# PROBLEM DESCRIPTION
In the data below, which lines contain "avec"? List them by copying each one.

(INPUT MATERIAL)

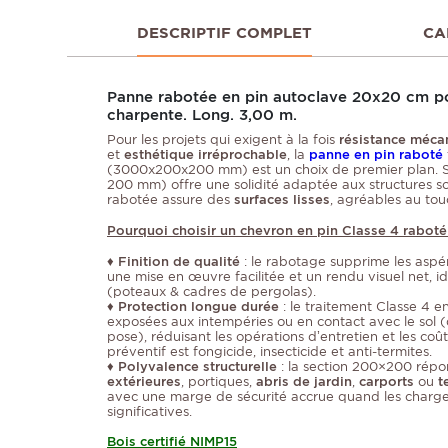
DESCRIPTIF COMPLET
CA
Panne rabotée en pin autoclave 20x20 cm po
charpente. Long. 3,00 m.
Pour les projets qui exigent à la fois
résistance méca
et
esthétique irréprochable
, la
panne en pin raboté
(3000x200x200 mm) est un choix de premier plan. S
200 mm) offre une solidité adaptée aux structures solli
rabotée assure des
surfaces lisses
, agréables au tou
Pourquoi choisir un chevron en pin Classe 4 raboté
♦
Finition de qualité
: le rabotage supprime les aspéri
une mise en œuvre facilitée et un rendu visuel net, i
(poteaux & cadres de pergolas).
♦
Protection longue durée
: le traitement Classe 4 
exposées aux intempéries ou en contact avec le sol (
pose), réduisant les opérations d’entretien et les coû
préventif est fongicide, insecticide et anti-termites.
♦
Polyvalence structurelle
: la section 200×200 rép
extérieures
, portiques,
abris de jardin
,
carports
ou
t
avec une marge de sécurité accrue quand les charges
significatives.
Bois certifié NIMP15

(End INPUT MATERIAL)

# EXERCISE ANSWER
exposées aux intempéries ou en contact avec le sol (
avec une marge de sécurité accrue quand les charges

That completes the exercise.